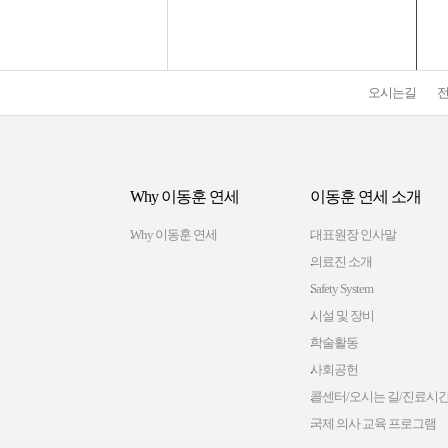
오시는길
Why 이동훈 연세
이동훈 연세 소개
Why 이동훈 연세
대표원장 인사말
의료진 소개
Safety System
시설 및 장비
학술활동
사회공헌
콜센터/오시는 길/진료시
국제 의사 교육 프로그램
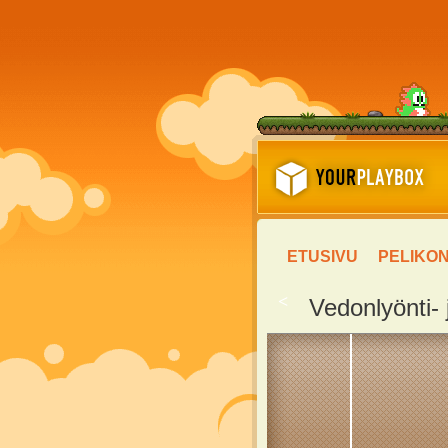
ETUSIVU
PELIKO
<
Vedonlyönti- 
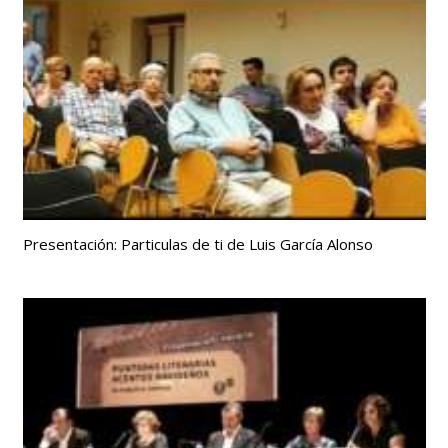
Presentación: Particulas de ti de Luis García Alonso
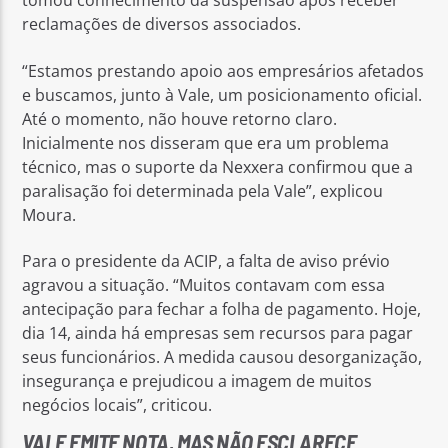
tomou conhecimento da suspensão após receber
reclamações de diversos associados.
“Estamos prestando apoio aos empresários afetados
e buscamos, junto à Vale, um posicionamento oficial.
Até o momento, não houve retorno claro.
Inicialmente nos disseram que era um problema
técnico, mas o suporte da Nexxera confirmou que a
paralisação foi determinada pela Vale”, explicou
Moura.
Para o presidente da ACIP, a falta de aviso prévio
agravou a situação. “Muitos contavam com essa
antecipação para fechar a folha de pagamento. Hoje,
dia 14, ainda há empresas sem recursos para pagar
seus funcionários. A medida causou desorganização,
insegurança e prejudicou a imagem de muitos
negócios locais”, criticou.
VALE EMITE NOTA, MAS NÃO ESCLARECE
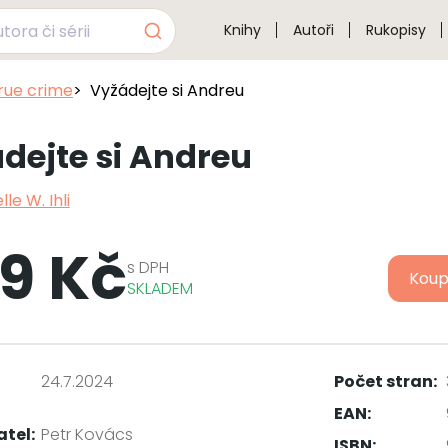
Knihy
Autoři
Rukopisy
true crime
Vyžádejte si Andreu
dejte si Andreu
lle W. Ihli
9 Kč
s
DPH
Koup
SKLADEM
24.7.2024
Počet stran:
EAN:
atel:
Petr Kovács
ISBN:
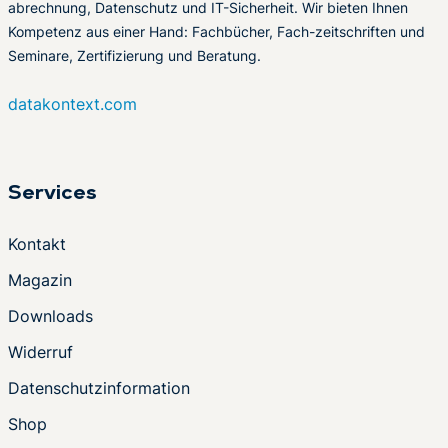
abrechnung, Datenschutz und IT-Sicherheit. Wir bieten Ihnen
Kompetenz aus einer Hand: Fachbücher, Fach-zeitschriften und
Seminare, Zertifizierung und Beratung.
datakontext.com
Services
Kontakt
Magazin
Downloads
Widerruf
Datenschutzinformation
Shop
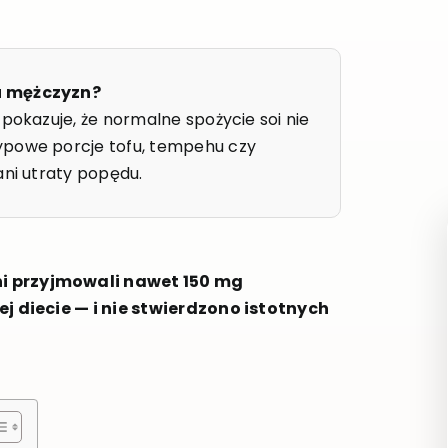
 u mężczyzn?
 pokazuje, że normalne spożycie soi nie
ypowe porcje tofu, tempehu czy
ani utraty popędu.
i przyjmowali nawet 150 mg
j diecie — i nie stwierdzono istotnych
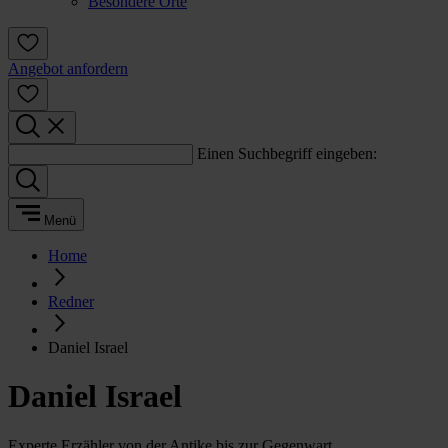
Besondere Orte
Angebot anfordern
Einen Suchbegriff eingeben:
Menü
Home
Redner
Daniel Israel
Daniel Israel
Experte Erzähler von der Antike bis zur Gegenwart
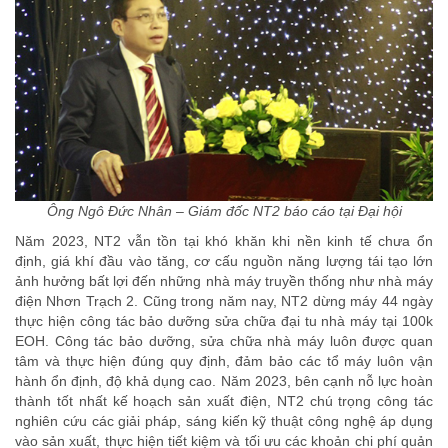
Ông Ngô Đức Nhân – Giám đốc NT2 báo cáo tại Đại hội
Năm 2023, NT2 vẫn tồn tại khó khăn khi nền kinh tế chưa ổn
định, giá khí đầu vào tăng, cơ cấu nguồn năng lượng tái tạo lớn
ảnh hưởng bất lợi đến những nhà máy truyền thống như nhà máy
điện Nhơn Trạch 2. Cũng trong năm nay, NT2 dừng máy 44 ngày
thực hiện công tác bảo dưỡng sửa chữa đại tu nhà máy tại 100k
EOH. Công tác bảo dưỡng, sửa chữa nhà máy luôn được quan
tâm và thực hiện đúng quy định, đảm bảo các tổ máy luôn vận
hành ổn định, độ khả dụng cao. Năm 2023, bên cạnh nỗ lực hoàn
thành tốt nhất kế hoạch sản xuất điện, NT2 chú trọng công tác
nghiên cứu các giải pháp, sáng kiến kỹ thuật công nghệ áp dụng
vào sản xuất, thực hiện tiết kiệm và tối ưu các khoản chi phí quản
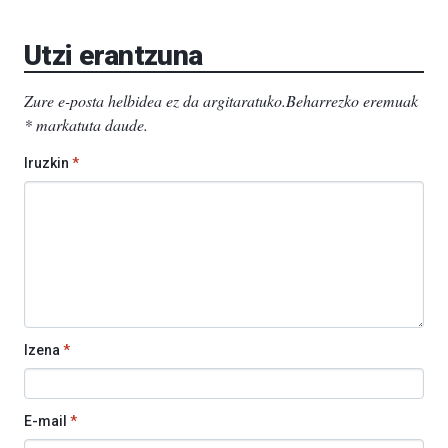
Aretoa-
EHU…
Utzi erantzuna
Zure e-posta helbidea ez da argitaratuko.
Beharrezko eremuak
*
markatuta daude
.
Iruzkin
*
Izena
*
E-mail
*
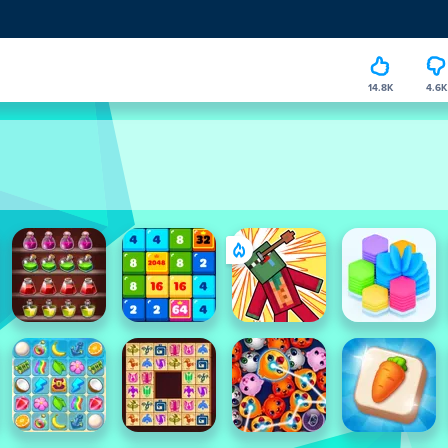
14.8K
4.6K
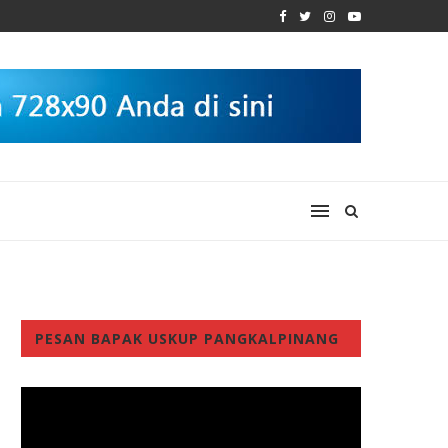
PESAN BAPAK USKUP PANGKALPINANG
Video
Player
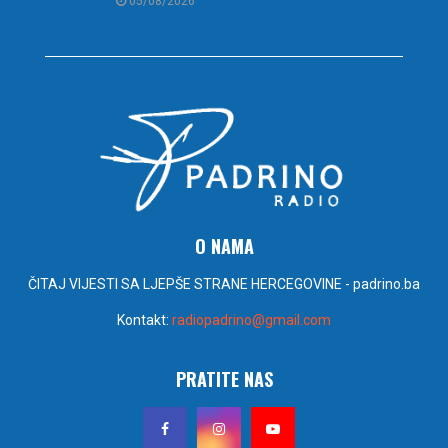
05/08/2026
O NAMA
ČITAJ VIJESTI SA LJEPŠE STRANE HERCEGOVINE - padrino.ba
Kontakt:
radiopadrino@gmail.com
PRATITE NAS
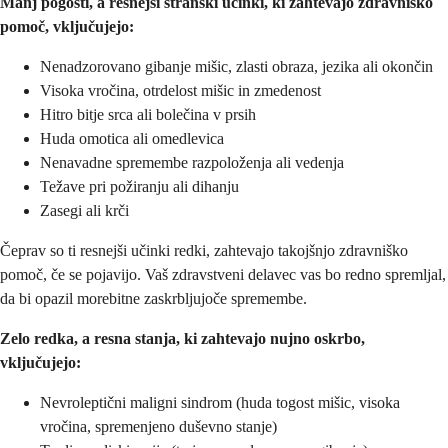
Manj pogosti, a resnejši stranski učinki, ki zahtevajo zdravniško
pomoč, vključujejo:
Nenadzorovano gibanje mišic, zlasti obraza, jezika ali okončin
Visoka vročina, otrdelost mišic in zmedenost
Hitro bitje srca ali bolečina v prsih
Huda omotica ali omedlevica
Nenavadne spremembe razpoloženja ali vedenja
Težave pri požiranju ali dihanju
Zasegi ali krči
Čeprav so ti resnejši učinki redki, zahtevajo takojšnjo zdravniško
pomoč, če se pojavijo. Vaš zdravstveni delavec vas bo redno spremljal,
da bi opazil morebitne zaskrbljujoče spremembe.
Zelo redka, a resna stanja, ki zahtevajo nujno oskrbo,
vključujejo:
Nevroleptični maligni sindrom (huda togost mišic, visoka
vročina, spremenjeno duševno stanje)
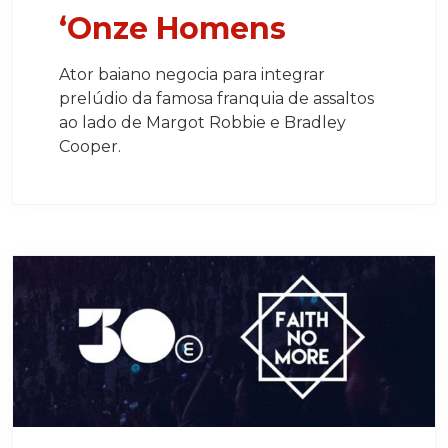
‘Onze Homens
Ator baiano negocia para integrar
prelúdio da famosa franquia de assaltos
ao lado de Margot Robbie e Bradley
Cooper.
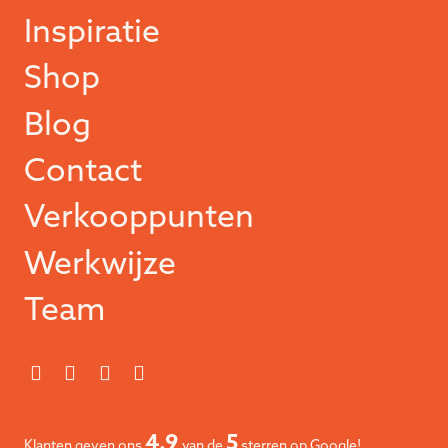
Inspiratie
Shop
Blog
Contact
Verkooppunten
Werkwijze
Team
4.9
5
Klanten geven ons
van de
sterren op Google!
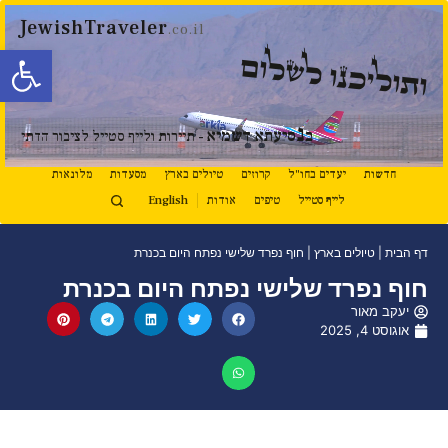
JewishTraveler
.co.il
פתח סרגל
ותוליכנו לשלום
נ
ב
סיעתא דשמיא
- תיירות ולייף סטייל לציבור הדתי
חדשות
יעדים בחו"ל
קרוזים
טיולים בארץ
מסעדות
מלונאות
לייף סטייל
טיפים
אודות
English
דף הבית
|
טיולים בארץ
|
חוף נפרד שלישי נפתח היום בכנרת
חוף נפרד שלישי נפתח היום בכנרת
יעקב מאור
אוגוסט 4, 2025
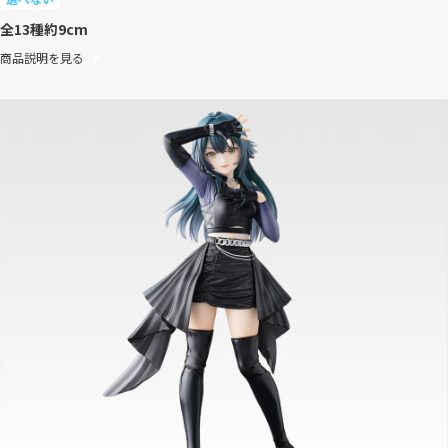
全13種
約9cm
商品説明を見る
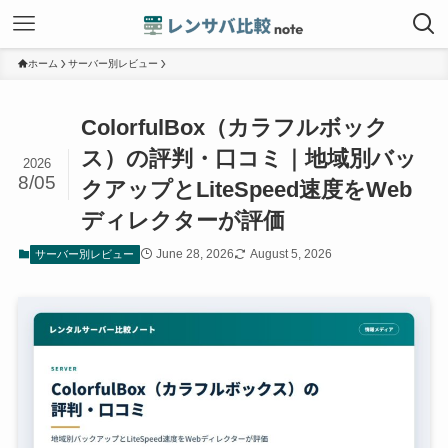
ホーム
サーバー別レビュー
ColorfulBox（カラフルボック
ス）の評判・口コミ｜地域別バッ
2026
8/05
クアップとLiteSpeed速度をWeb
ディレクターが評価
June 28, 2026
August 5, 2026
サーバー別レビュー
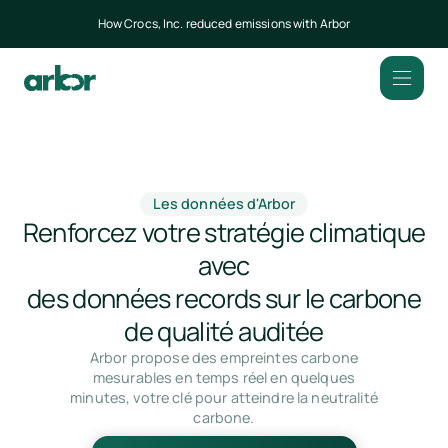
How Crocs, Inc. reduced emissions with Arbor
Les données d'Arbor
Renforcez votre stratégie climatique
avec
des données records sur le carbone
de qualité auditée
Arbor propose des empreintes carbone
mesurables en temps réel en quelques
minutes, votre clé pour atteindre la neutralité
carbone.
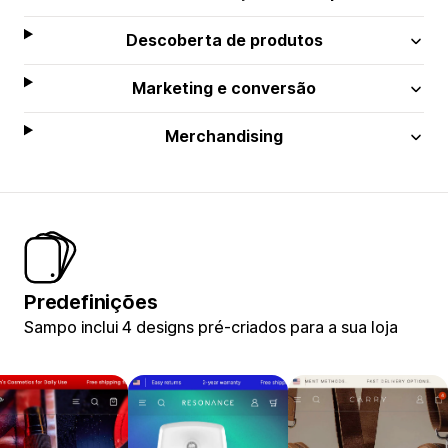
Descoberta de produtos
Marketing e conversão
Merchandising
Predefinições
Sampo inclui 4 designs pré-criados para a sua loja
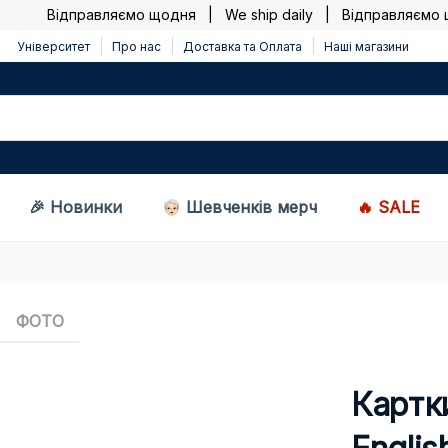
Відправляємо щодня | We ship daily |
Відправляємо що
Університет
Про нас
Доставка та Оплата
Наші магазини
🎉 Новинки
Шевченків мерч
🔥 SALE
ФОТО
Картки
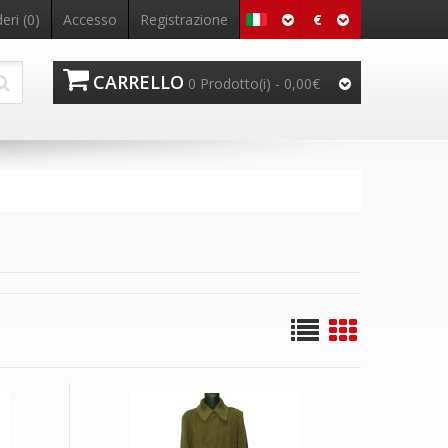
€
eri (0)
Accesso
Registrazione
CARRELLO
0 Prodotto(i) - 0,00€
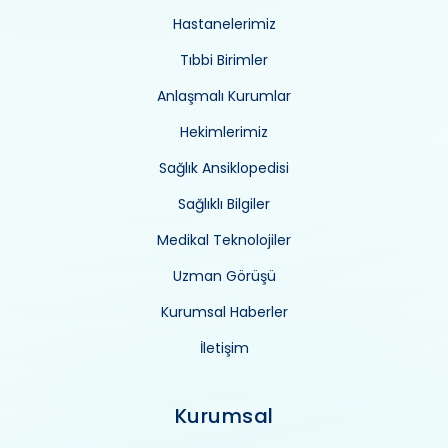
Hastanelerimiz
Tıbbi Birimler
Anlaşmalı Kurumlar
Hekimlerimiz
Sağlık Ansiklopedisi
Sağlıklı Bilgiler
Medikal Teknolojiler
Uzman Görüşü
Kurumsal Haberler
İletişim
Kurumsal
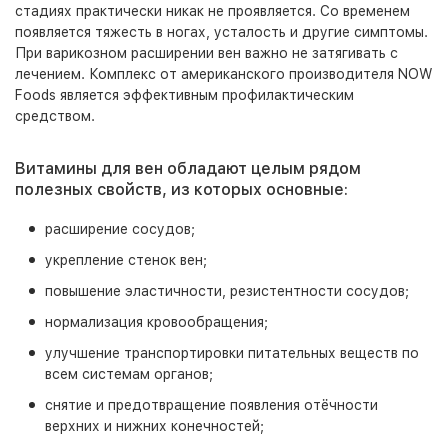
стадиях практически никак не проявляется. Со временем
появляется тяжесть в ногах, усталость и другие симптомы.
При варикозном расширении вен важно не затягивать с
лечением. Комплекс от американского производителя NOW
Foods является эффективным профилактическим
средством.
Витамины для вен обладают целым рядом
полезных свойств, из которых основные:
расширение сосудов;
укрепление стенок вен;
повышение эластичности, резистентности сосудов;
нормализация кровообращения;
улучшение транспортировки питательных веществ по
всем системам органов;
снятие и предотвращение появления отёчности
верхних и нижних конечностей;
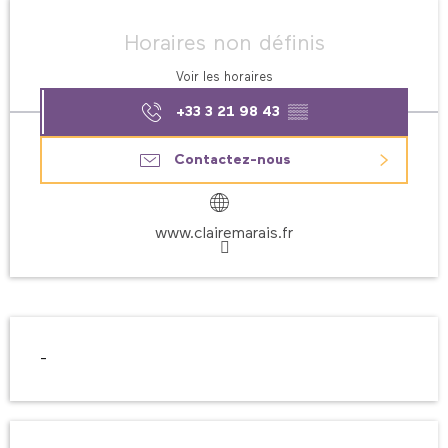
Ouverture et coordonnées
Horaires non définis
Voir les horaires
+33 3 21 98 43
▒▒
Contactez-nous
www.clairemarais.fr
Description
-
Offres de prestations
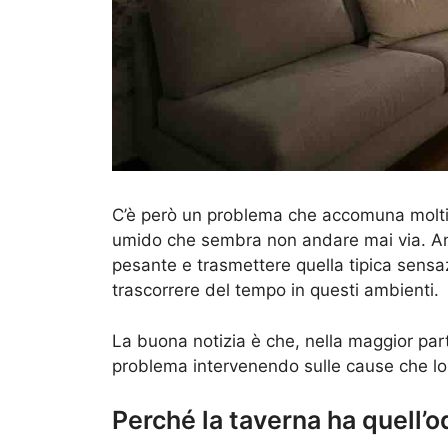
C’è però un problema che accomuna moltis
umido che sembra non andare mai via. Anche
pesante e trasmettere quella tipica sens
trascorrere del tempo in questi ambienti.
La buona notizia è che, nella maggior parte
problema intervenendo sulle cause che l
Perché la taverna ha quell’o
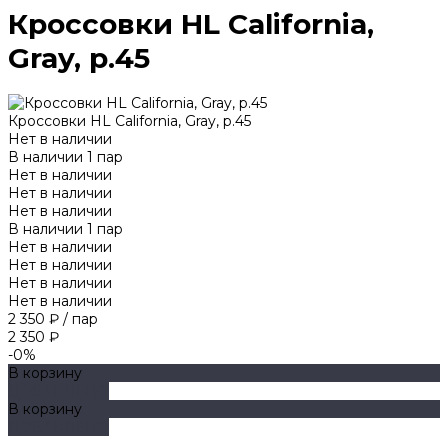
Кроссовки HL California,
Gray, р.45
Кроссовки HL California, Gray, р.45
Нет в наличии
В наличии
1
пар
Нет в наличии
Нет в наличии
Нет в наличии
В наличии
1
пар
Нет в наличии
Нет в наличии
Нет в наличии
Нет в наличии
2 350 ₽
/
пар
2 350 ₽
-0%
В корзину
ДОБАВЛЕНО
В корзину
ДОБАВЛЕНО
—————
Reproduce word for word the material above, starting with the line that has "Năm 2023, NT2" and stopping after the line that has "EOH. Công tác".

Năm 2023, NT2 vẫn tồn tại khó khăn khi nền kinh tế chưa ổn
định, giá khí đầu vào tăng, cơ cấu nguồn năng lượng tái tạo lớn
ảnh hưởng bất lợi đến những nhà máy truyền thống như nhà máy
điện Nhơn Trạch 2. Cũng trong năm nay, NT2 dừng máy 44 ngày
thực hiện công tác bảo dưỡng sửa chữa đại tu nhà máy tại 100k
EOH. Công tác bảo dưỡng, sửa chữa nhà máy luôn được quan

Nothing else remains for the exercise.